The simple present tense is a grammatical form used to describe actions, events, or states that are habitual, general truths, or facts. It is one of the basic tenses in English and is relatively straightforward to use.
Formation: The simple present tense is formed by using the base form of the verb (infinitive) for all subjects except the third person singular, which adds an “-s” or “-es” to the verb.
I play tennis every Saturday.
You speak English fluently.
We eat dinner together as a family.
Negative sentences: To form negative sentences, we use the auxiliary verb “do” (in the present tense) + “not” + the base form of the main verb.
I do not play soccer.
She does not like spicy food.
They do not watch TV in the morning.
Interrogative sentences: To form interrogative sentences, we use the auxiliary verb “do” (in the present tense) + the subject + the base form of the main verb. For the third person singular, we use “does” instead of “do.”
Do you like chocolate?
Does he play the guitar?
Do they speak French?
Habitual actions: The simple present tense is commonly used to describe actions that are repeated regularly or habits.
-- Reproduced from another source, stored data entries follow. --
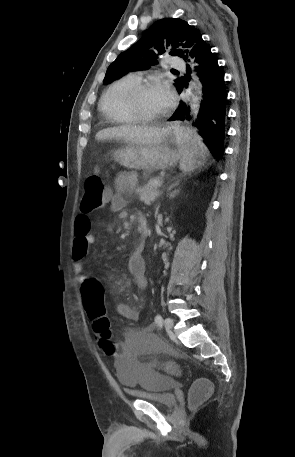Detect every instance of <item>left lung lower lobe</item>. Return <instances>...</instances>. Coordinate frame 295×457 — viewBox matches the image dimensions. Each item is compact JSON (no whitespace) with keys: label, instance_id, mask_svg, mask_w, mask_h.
I'll return each instance as SVG.
<instances>
[{"label":"left lung lower lobe","instance_id":"left-lung-lower-lobe-1","mask_svg":"<svg viewBox=\"0 0 295 457\" xmlns=\"http://www.w3.org/2000/svg\"><path fill=\"white\" fill-rule=\"evenodd\" d=\"M190 56L198 63V66H195V71L198 73L203 86V99L198 119L194 123L198 128L197 135L209 148L212 156L215 159H221L224 151L227 104L224 77L217 59L202 38L192 47ZM187 70L189 74L191 70L189 65H187ZM184 86H187V81L181 83L178 89L179 93H181ZM184 119H190V108L184 102H181L169 121Z\"/></svg>","mask_w":295,"mask_h":457}]
</instances>
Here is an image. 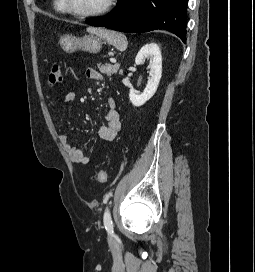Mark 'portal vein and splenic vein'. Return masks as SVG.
<instances>
[{"instance_id": "obj_1", "label": "portal vein and splenic vein", "mask_w": 255, "mask_h": 272, "mask_svg": "<svg viewBox=\"0 0 255 272\" xmlns=\"http://www.w3.org/2000/svg\"><path fill=\"white\" fill-rule=\"evenodd\" d=\"M111 61H112L113 63H115V62H116V59L113 58V59H111Z\"/></svg>"}]
</instances>
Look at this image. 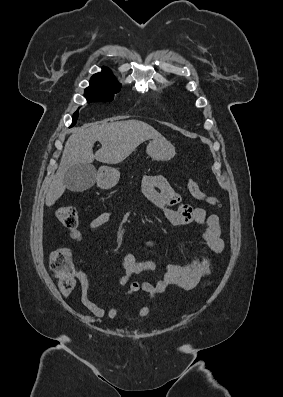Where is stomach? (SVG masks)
Returning <instances> with one entry per match:
<instances>
[{
	"label": "stomach",
	"instance_id": "1",
	"mask_svg": "<svg viewBox=\"0 0 283 397\" xmlns=\"http://www.w3.org/2000/svg\"><path fill=\"white\" fill-rule=\"evenodd\" d=\"M147 154L157 161H168L175 155V148L166 139H154L147 146ZM119 179L118 171L115 168L102 166L96 172L97 185L102 189H110Z\"/></svg>",
	"mask_w": 283,
	"mask_h": 397
}]
</instances>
I brush my teeth twice a day.
They go for a jog every morning.
She reads a book before going to bed.
General truths and facts: The simple present tense is used to express general truths, facts, or statements that are always true.
The Earth revolves around the Sun.
Water boils at 100 degrees Celsius.
Birds have wings.
Scheduled events: The simple present tense can be used to describe scheduled events or actions that occur in the near future.
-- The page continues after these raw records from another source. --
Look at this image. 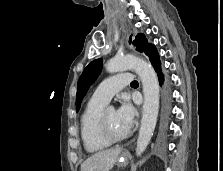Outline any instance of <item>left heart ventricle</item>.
Here are the masks:
<instances>
[{
  "mask_svg": "<svg viewBox=\"0 0 223 171\" xmlns=\"http://www.w3.org/2000/svg\"><path fill=\"white\" fill-rule=\"evenodd\" d=\"M106 121L108 129L113 136L120 137L127 133V131L122 127V125L118 121L115 110H106Z\"/></svg>",
  "mask_w": 223,
  "mask_h": 171,
  "instance_id": "left-heart-ventricle-1",
  "label": "left heart ventricle"
}]
</instances>
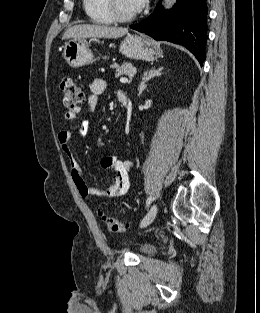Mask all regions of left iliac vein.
<instances>
[{
  "label": "left iliac vein",
  "instance_id": "obj_1",
  "mask_svg": "<svg viewBox=\"0 0 260 313\" xmlns=\"http://www.w3.org/2000/svg\"><path fill=\"white\" fill-rule=\"evenodd\" d=\"M157 211H158L157 205L153 204L151 208L149 209V211L147 212L146 216L141 221L140 226L146 227L149 224H151L157 215Z\"/></svg>",
  "mask_w": 260,
  "mask_h": 313
}]
</instances>
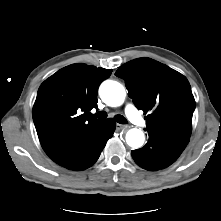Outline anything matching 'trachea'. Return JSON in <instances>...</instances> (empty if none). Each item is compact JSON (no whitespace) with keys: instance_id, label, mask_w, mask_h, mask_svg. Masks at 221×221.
<instances>
[{"instance_id":"1","label":"trachea","mask_w":221,"mask_h":221,"mask_svg":"<svg viewBox=\"0 0 221 221\" xmlns=\"http://www.w3.org/2000/svg\"><path fill=\"white\" fill-rule=\"evenodd\" d=\"M95 117L96 118H99V119H105L107 117V113L105 111H99L98 113L95 114ZM115 121L120 123V124H126L127 123V120L125 117H123L122 115L120 114H117L115 117H114Z\"/></svg>"}]
</instances>
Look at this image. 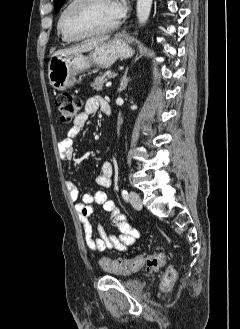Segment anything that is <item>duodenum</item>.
Returning <instances> with one entry per match:
<instances>
[{
	"label": "duodenum",
	"mask_w": 240,
	"mask_h": 329,
	"mask_svg": "<svg viewBox=\"0 0 240 329\" xmlns=\"http://www.w3.org/2000/svg\"><path fill=\"white\" fill-rule=\"evenodd\" d=\"M102 111L108 116L111 114V106L106 100L102 104Z\"/></svg>",
	"instance_id": "duodenum-1"
}]
</instances>
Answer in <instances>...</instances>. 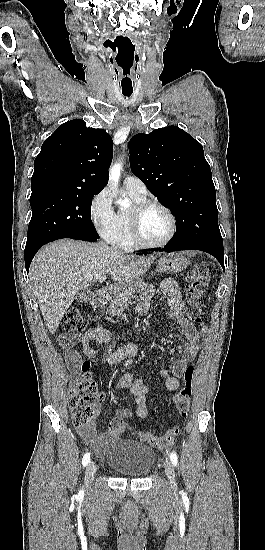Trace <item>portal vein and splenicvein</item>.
I'll return each mask as SVG.
<instances>
[{
    "label": "portal vein and splenic vein",
    "instance_id": "obj_1",
    "mask_svg": "<svg viewBox=\"0 0 265 550\" xmlns=\"http://www.w3.org/2000/svg\"><path fill=\"white\" fill-rule=\"evenodd\" d=\"M105 280H106V276H101V277L99 278V282H100V283L104 282Z\"/></svg>",
    "mask_w": 265,
    "mask_h": 550
}]
</instances>
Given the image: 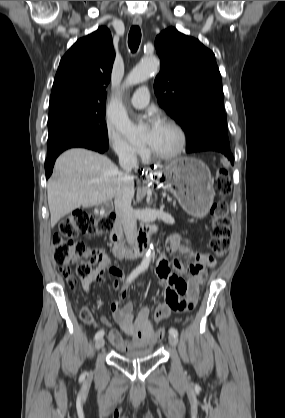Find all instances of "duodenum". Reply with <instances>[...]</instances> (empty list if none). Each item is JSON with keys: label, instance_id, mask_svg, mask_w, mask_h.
<instances>
[{"label": "duodenum", "instance_id": "1", "mask_svg": "<svg viewBox=\"0 0 285 418\" xmlns=\"http://www.w3.org/2000/svg\"><path fill=\"white\" fill-rule=\"evenodd\" d=\"M112 253L117 259H133L146 254L148 241L145 236L140 238L133 246L128 247L124 243L122 224L118 221L110 234Z\"/></svg>", "mask_w": 285, "mask_h": 418}]
</instances>
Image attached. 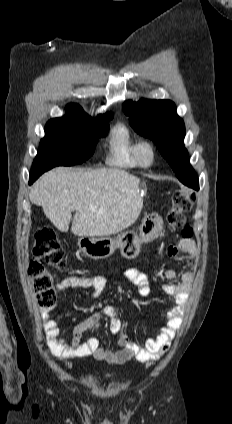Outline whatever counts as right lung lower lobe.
Wrapping results in <instances>:
<instances>
[{
  "label": "right lung lower lobe",
  "instance_id": "obj_1",
  "mask_svg": "<svg viewBox=\"0 0 232 424\" xmlns=\"http://www.w3.org/2000/svg\"><path fill=\"white\" fill-rule=\"evenodd\" d=\"M37 178V176L30 177L29 183L32 184Z\"/></svg>",
  "mask_w": 232,
  "mask_h": 424
}]
</instances>
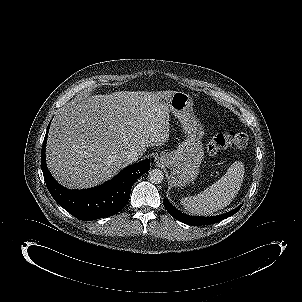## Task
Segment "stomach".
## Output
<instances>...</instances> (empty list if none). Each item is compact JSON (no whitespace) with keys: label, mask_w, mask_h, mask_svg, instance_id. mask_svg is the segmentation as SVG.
Instances as JSON below:
<instances>
[{"label":"stomach","mask_w":302,"mask_h":302,"mask_svg":"<svg viewBox=\"0 0 302 302\" xmlns=\"http://www.w3.org/2000/svg\"><path fill=\"white\" fill-rule=\"evenodd\" d=\"M169 111L180 120L186 140L170 152H163L157 161L171 170L174 186L182 187L194 181L204 160L203 128L193 114V99L185 92H175L169 102Z\"/></svg>","instance_id":"obj_1"}]
</instances>
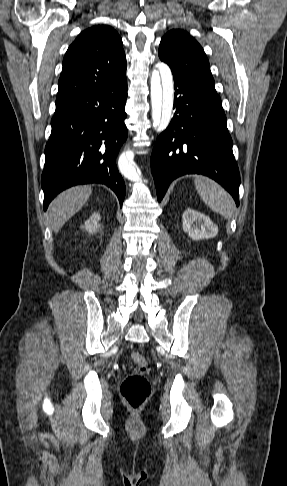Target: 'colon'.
I'll use <instances>...</instances> for the list:
<instances>
[{
	"label": "colon",
	"instance_id": "obj_1",
	"mask_svg": "<svg viewBox=\"0 0 287 486\" xmlns=\"http://www.w3.org/2000/svg\"><path fill=\"white\" fill-rule=\"evenodd\" d=\"M135 369L121 383L120 392L125 403L133 408L142 407L151 395V383L146 376L147 361L139 352L130 355Z\"/></svg>",
	"mask_w": 287,
	"mask_h": 486
}]
</instances>
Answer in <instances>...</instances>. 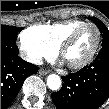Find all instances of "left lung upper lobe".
<instances>
[{"label":"left lung upper lobe","mask_w":109,"mask_h":109,"mask_svg":"<svg viewBox=\"0 0 109 109\" xmlns=\"http://www.w3.org/2000/svg\"><path fill=\"white\" fill-rule=\"evenodd\" d=\"M93 20L102 33V37H103L102 47L109 46L108 28L98 18L93 17Z\"/></svg>","instance_id":"left-lung-upper-lobe-1"}]
</instances>
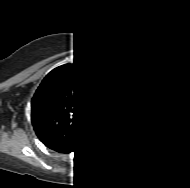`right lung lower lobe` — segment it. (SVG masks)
Instances as JSON below:
<instances>
[{"label":"right lung lower lobe","mask_w":190,"mask_h":188,"mask_svg":"<svg viewBox=\"0 0 190 188\" xmlns=\"http://www.w3.org/2000/svg\"><path fill=\"white\" fill-rule=\"evenodd\" d=\"M87 138V137H86ZM86 138L83 139L81 142H79L78 144L76 145H71V146H66V147H63L59 150H57L58 152H62V153H69L71 151H74L76 150L77 148H79L85 141H86Z\"/></svg>","instance_id":"obj_1"}]
</instances>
The meeting starts at 9 a.m.
The train departs in 10 minutes.
The concert begins tomorrow night.
Commentaries and instructions: The simple present tense is often used in commentaries, sports broadcasts, and instructions.
The referee blows the whistle.
Now, mix the ingredients together.
The announcer describes the game.
It’s important to note that the simple present tense does not indicate the action happening at the exact moment of speaking, but rather it describes ongoing actions, habitual actions, general truths, or scheduled events.